Seçim barajları halkın oylarının önemli bir kısmının boşa gitmesine neden olmaktadır. Örneğin, sadece yüzde 3 barajının bulunduğu Ukrayna’da bile Mart 2006 seçimlerinde, seçmenlerin oyunun yüzde 22’sinin hiçbir etkisi olmamıştır. Türkiye’de ise var olan yüzde 10 barajı ile bu, 2002’deki seçimlerde yüzde 46.33’e çıkmıştır. Aynı seçimlerde AKP oyların sadece 34.2’sini almasına rağmen Meclis’teki sandalyelerin yüzde 66.9’unu elde edebilmiştir.

Böyle adaletsiz bir seçim sistemiyle oluşturulacak bir meclisin yapacağı yeni anayasanın demokratikliği daha baştan tartışma konusu olacaktır.

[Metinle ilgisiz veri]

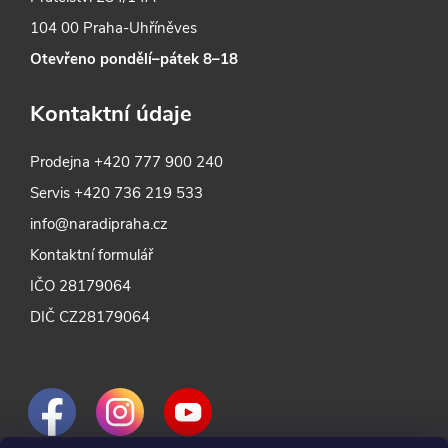
104 00 Praha-Uhříněves
Otevřeno pondělí–pátek 8–18
Kontaktní údaje
Prodejna
+420 777 900 240
Servis
+420 736 219 533
info@naradipraha.cz
Kontaktní formulář
IČO 28179064
DIČ CZ28179064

Bu eksikliğin yeni anayasa yapılırken çeşitli sivil toplum kuruluşlarının görüşünün alınmasıyla giderilmesi mümkün değildir. Danışma esasına dayalı yönetimler daha çok mutlak monarşinin olduğu sistemlerde bir anlam ifade edebilirler; temsili demokrasilerde esas, bir toplumdaki çeşitli grupların karar süreçlerini güçleri oranında etkileyebilmeleridir. Bu da ancak adil bir temsiliyet sistemiyle mümkün olabilir. Yapılacak yeni anayasanın meşruiyeti için bu temel koşul olduğu için, önümüzdeki seçimlerde yüzde 10 barajının kaldırılması bir aciliyet halini almıştır. Zira bu seçimlerden sonra oluşacak meclis yeni bir anayasa yapacaksa herhangi bir meclis olmayacaktır, kurucu bir meclis olacaktır.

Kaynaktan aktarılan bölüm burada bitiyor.